Email spam is an ever growing problem. This article covers getting SpamAssassin working on Mac OS X. Actually, it is probably useful for doing this on any Unix/Linux, but Mac OS X presents special challenges.
Let's do the grand overview first.
The first problem is that there is no security in plain old POP3. Some ISP's offer secure POP, but that can sometimes have its own set of problems, so we'll stick with POP but tunnel through ssh for security. See related article Securing POP in Mac OS X. (you don't NEED to do this to use Spamassassin).
The second problem is that Mail.app in OS X 10.2.4 doesn't understand the concept of just getting its mail from a local mailbox. It (stupidly) has to use a protocol like pop or imap. So, we need a pop or imap server running on the Mac, and unfortunately Mac OS X 10.2.4 doesn't have either.
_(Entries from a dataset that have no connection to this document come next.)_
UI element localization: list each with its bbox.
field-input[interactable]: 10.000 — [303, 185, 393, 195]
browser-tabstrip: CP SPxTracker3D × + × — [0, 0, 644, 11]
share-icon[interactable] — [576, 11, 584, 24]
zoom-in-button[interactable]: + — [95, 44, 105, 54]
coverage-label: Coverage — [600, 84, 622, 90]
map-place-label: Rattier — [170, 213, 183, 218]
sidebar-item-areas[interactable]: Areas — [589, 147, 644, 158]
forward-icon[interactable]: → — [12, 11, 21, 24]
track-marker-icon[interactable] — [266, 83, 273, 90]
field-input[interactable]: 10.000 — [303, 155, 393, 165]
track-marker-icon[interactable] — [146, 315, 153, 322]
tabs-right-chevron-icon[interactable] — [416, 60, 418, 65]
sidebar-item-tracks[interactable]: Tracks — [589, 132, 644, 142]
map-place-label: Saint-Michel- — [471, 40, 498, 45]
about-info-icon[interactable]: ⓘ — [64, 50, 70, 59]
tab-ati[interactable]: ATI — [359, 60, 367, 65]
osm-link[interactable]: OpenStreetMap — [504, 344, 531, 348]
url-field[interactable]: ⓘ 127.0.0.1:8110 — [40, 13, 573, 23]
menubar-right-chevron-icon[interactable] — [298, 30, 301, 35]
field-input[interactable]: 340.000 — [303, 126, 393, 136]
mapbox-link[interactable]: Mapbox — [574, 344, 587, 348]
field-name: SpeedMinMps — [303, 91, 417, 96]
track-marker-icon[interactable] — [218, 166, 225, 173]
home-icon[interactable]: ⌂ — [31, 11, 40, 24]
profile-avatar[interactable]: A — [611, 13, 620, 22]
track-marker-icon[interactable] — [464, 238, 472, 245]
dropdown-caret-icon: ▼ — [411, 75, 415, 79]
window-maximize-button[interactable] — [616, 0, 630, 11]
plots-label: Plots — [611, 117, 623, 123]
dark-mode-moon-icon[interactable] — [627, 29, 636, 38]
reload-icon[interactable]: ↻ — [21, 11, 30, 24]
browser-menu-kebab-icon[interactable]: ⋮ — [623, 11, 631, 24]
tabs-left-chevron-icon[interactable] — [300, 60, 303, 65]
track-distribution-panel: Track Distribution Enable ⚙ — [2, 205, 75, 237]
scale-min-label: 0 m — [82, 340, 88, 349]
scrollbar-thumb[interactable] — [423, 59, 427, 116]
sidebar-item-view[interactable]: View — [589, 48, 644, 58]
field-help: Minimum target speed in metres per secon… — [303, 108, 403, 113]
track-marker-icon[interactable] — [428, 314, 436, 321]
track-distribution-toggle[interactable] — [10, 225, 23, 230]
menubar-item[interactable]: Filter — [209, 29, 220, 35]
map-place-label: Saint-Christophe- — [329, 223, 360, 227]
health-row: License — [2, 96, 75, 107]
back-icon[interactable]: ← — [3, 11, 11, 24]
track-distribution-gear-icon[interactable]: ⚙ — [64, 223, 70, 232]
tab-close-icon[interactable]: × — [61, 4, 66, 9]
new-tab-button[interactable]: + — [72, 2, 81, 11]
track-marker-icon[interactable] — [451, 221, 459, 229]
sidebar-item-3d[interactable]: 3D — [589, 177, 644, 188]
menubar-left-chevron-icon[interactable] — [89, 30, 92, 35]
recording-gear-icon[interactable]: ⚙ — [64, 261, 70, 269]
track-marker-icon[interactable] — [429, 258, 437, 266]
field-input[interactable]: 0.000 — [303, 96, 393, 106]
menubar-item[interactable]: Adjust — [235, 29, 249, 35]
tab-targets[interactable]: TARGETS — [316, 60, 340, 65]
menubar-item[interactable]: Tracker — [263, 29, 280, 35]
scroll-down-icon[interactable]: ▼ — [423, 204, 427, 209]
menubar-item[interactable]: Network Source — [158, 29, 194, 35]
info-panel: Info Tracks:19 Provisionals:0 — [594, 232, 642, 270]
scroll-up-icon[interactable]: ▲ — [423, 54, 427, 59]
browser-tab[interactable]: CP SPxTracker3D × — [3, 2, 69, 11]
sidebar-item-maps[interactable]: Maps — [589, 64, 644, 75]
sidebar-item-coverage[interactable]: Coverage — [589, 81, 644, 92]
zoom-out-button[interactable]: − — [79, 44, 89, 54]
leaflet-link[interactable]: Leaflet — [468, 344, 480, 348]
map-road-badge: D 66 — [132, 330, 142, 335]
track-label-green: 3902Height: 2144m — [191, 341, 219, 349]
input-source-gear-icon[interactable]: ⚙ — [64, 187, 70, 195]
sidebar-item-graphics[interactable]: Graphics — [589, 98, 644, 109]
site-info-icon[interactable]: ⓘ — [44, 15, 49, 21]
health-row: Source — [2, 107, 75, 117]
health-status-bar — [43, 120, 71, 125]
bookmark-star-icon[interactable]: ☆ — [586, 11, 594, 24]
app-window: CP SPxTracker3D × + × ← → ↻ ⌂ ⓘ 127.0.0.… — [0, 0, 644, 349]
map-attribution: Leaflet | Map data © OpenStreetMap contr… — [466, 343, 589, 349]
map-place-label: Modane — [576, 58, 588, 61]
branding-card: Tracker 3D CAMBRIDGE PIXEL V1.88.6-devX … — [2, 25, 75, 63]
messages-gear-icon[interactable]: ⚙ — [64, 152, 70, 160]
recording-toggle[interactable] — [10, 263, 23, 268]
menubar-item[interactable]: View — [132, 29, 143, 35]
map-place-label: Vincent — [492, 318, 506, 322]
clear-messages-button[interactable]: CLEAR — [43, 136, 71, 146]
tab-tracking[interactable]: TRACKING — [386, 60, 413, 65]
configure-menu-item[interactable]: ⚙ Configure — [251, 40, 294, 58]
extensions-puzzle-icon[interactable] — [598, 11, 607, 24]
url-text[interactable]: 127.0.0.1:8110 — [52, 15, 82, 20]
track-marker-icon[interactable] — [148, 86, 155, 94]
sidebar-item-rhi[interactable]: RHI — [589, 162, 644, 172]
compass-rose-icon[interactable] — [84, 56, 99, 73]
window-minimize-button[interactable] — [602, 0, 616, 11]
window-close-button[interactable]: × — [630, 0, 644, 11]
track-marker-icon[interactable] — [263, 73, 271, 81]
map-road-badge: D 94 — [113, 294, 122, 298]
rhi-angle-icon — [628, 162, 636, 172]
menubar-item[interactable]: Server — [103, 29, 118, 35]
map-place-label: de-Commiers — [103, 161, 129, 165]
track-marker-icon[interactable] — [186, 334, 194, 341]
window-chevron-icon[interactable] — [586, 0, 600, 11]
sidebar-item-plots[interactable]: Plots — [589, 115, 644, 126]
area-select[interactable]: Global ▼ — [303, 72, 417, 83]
Once we solve these two problems, the flow is pretty simple: regularly go out (through an ssh tunnel, again that part is entirely optional and unrelated to Spamassassin) and download mail, running it through SpamAssassin as it comes in, storing it in a non-Mail.app location. Have a pop or imap server that reads that mailbox upon request from Mail.app, which then sorts out the mail based on the flags SpamAssassin adds (and by its own filters).
Simple enough? Let's get started..
I used the writeup at http://www.stupidfool.org/docs/sa.html. This is the hardest part of the whole project. There are a TON of Perl modules that you need to download, make, and install. I ran into no glitches on any of these.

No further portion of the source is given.